**Your instructions**
Word for word, transcribe the lines from the one containing "limitándose a la" through the end of the entries, both included, and nothing else.

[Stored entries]

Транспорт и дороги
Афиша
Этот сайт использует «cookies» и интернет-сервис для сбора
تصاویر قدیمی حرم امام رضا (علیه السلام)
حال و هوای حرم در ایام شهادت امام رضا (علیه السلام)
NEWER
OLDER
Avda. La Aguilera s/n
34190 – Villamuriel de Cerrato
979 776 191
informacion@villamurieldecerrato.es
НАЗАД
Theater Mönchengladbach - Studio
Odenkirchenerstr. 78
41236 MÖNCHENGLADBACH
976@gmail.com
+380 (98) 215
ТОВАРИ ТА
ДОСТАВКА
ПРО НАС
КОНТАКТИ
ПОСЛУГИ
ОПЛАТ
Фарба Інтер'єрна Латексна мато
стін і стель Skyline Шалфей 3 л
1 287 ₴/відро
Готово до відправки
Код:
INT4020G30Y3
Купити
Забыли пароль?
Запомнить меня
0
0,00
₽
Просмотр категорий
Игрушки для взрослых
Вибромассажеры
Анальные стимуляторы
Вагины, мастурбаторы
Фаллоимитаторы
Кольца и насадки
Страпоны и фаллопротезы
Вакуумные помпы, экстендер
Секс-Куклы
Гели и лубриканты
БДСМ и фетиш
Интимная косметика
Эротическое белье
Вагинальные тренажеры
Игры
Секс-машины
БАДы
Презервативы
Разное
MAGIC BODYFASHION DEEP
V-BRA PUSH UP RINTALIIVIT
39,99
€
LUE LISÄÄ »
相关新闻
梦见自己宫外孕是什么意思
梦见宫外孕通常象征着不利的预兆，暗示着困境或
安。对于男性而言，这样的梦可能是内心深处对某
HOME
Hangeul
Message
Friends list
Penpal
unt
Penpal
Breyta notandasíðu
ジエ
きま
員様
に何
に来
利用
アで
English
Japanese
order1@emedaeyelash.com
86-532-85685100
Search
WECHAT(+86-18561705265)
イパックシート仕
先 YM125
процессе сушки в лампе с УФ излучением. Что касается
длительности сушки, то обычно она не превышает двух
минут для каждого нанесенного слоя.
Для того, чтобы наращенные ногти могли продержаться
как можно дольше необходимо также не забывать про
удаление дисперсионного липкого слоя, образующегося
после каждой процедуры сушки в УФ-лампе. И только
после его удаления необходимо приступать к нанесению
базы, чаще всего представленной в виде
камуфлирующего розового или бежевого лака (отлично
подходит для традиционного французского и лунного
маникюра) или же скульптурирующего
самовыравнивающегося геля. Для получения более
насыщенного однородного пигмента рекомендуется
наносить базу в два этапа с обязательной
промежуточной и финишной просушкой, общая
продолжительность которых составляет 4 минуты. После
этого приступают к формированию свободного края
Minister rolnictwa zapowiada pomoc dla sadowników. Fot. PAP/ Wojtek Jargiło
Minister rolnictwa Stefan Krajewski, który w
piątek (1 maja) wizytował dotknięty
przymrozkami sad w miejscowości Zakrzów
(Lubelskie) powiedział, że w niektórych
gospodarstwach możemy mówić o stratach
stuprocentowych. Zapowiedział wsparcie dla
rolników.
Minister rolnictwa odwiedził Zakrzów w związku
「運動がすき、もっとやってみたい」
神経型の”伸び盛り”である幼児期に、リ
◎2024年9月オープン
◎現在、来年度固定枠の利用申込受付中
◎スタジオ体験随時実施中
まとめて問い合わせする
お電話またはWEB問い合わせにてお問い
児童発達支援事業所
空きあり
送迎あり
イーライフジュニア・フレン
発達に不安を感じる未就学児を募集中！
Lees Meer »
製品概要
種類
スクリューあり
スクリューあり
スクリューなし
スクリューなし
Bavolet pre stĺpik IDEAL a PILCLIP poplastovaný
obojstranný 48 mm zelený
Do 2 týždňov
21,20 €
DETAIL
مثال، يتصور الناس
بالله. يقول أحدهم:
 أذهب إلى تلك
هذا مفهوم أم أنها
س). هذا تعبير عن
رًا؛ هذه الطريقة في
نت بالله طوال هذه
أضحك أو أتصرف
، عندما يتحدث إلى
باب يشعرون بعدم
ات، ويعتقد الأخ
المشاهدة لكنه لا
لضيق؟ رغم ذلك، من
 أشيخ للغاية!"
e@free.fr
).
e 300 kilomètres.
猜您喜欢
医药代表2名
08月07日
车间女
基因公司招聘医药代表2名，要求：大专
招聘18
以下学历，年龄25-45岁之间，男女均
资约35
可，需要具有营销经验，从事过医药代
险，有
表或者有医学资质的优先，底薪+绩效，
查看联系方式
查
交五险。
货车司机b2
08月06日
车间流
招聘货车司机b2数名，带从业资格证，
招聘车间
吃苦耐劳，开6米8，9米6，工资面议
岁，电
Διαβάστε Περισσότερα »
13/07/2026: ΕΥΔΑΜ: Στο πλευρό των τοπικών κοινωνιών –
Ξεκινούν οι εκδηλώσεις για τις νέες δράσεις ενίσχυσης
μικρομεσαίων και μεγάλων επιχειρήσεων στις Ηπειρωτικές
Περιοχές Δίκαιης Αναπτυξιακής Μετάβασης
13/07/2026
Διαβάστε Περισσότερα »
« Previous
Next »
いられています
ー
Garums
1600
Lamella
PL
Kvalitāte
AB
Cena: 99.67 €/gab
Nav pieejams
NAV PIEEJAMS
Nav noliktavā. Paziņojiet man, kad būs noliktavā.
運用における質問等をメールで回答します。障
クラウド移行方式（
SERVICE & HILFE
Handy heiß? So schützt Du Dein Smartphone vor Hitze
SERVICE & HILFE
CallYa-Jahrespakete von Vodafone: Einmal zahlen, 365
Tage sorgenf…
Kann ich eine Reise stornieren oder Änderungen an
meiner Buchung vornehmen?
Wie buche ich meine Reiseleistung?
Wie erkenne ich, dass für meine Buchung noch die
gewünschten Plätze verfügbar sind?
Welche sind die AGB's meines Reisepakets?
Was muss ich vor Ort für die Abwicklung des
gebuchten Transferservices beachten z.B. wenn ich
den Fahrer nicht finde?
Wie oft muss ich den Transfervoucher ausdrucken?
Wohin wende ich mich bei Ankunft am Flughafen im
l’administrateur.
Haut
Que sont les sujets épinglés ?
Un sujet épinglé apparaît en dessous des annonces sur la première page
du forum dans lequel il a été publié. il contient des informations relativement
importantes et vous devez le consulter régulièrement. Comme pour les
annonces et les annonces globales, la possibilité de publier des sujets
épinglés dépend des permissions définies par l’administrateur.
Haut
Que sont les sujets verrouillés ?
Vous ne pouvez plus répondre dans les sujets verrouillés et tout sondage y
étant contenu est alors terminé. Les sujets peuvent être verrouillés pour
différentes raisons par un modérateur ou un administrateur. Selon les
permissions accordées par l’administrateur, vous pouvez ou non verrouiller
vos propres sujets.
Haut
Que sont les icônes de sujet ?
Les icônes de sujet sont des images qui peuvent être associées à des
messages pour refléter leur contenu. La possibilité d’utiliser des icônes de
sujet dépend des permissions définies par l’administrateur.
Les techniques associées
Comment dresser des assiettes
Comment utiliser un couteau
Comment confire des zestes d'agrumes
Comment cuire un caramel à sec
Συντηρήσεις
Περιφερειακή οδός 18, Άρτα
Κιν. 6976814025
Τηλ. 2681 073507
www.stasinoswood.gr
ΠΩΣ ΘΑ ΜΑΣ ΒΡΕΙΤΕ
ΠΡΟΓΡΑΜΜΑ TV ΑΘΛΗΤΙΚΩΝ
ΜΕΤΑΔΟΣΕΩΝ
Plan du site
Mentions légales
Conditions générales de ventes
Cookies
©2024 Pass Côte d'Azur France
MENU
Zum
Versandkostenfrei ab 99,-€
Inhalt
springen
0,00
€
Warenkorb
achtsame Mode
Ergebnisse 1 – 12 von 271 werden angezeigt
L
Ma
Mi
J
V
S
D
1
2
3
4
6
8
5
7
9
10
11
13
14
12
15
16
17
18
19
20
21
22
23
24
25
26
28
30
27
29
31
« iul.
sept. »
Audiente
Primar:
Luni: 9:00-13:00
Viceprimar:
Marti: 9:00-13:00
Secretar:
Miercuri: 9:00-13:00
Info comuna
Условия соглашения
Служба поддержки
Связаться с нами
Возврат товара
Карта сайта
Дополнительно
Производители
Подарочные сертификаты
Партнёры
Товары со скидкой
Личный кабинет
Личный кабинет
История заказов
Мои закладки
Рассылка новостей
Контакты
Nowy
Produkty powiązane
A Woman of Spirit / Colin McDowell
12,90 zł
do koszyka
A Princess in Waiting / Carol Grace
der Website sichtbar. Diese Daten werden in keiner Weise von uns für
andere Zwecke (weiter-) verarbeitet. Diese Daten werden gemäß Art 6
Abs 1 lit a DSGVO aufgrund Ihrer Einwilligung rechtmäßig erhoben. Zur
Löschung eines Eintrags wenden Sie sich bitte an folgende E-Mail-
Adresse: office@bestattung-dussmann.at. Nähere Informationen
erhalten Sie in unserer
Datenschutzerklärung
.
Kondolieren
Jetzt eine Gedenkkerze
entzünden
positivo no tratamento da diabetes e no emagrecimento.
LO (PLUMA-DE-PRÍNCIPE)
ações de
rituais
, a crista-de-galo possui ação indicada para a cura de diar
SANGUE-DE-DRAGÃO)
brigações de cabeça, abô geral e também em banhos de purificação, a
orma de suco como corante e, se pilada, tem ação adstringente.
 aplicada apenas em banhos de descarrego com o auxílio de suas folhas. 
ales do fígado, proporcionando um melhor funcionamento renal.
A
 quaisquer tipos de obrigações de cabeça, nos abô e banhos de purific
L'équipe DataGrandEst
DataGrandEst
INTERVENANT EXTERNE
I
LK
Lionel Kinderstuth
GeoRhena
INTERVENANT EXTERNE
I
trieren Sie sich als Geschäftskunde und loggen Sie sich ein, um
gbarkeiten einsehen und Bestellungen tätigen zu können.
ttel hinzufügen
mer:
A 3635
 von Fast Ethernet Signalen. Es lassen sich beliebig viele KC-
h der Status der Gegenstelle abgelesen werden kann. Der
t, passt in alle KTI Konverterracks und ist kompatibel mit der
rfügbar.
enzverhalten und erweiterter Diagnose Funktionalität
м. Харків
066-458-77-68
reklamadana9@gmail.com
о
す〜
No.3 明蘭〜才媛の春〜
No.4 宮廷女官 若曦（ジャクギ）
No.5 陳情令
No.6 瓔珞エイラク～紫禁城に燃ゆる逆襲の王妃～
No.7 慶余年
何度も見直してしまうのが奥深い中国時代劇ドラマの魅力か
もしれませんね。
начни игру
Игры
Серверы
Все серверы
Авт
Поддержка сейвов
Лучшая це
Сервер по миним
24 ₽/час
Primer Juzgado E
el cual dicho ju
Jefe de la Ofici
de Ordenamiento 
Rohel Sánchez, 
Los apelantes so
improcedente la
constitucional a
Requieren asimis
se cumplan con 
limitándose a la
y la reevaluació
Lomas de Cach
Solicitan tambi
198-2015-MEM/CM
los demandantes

**Task solution**
limitándose a la
y la reevaluació
Lomas de Cach
Solicitan tambi
198-2015-MEM/CM
los demandantes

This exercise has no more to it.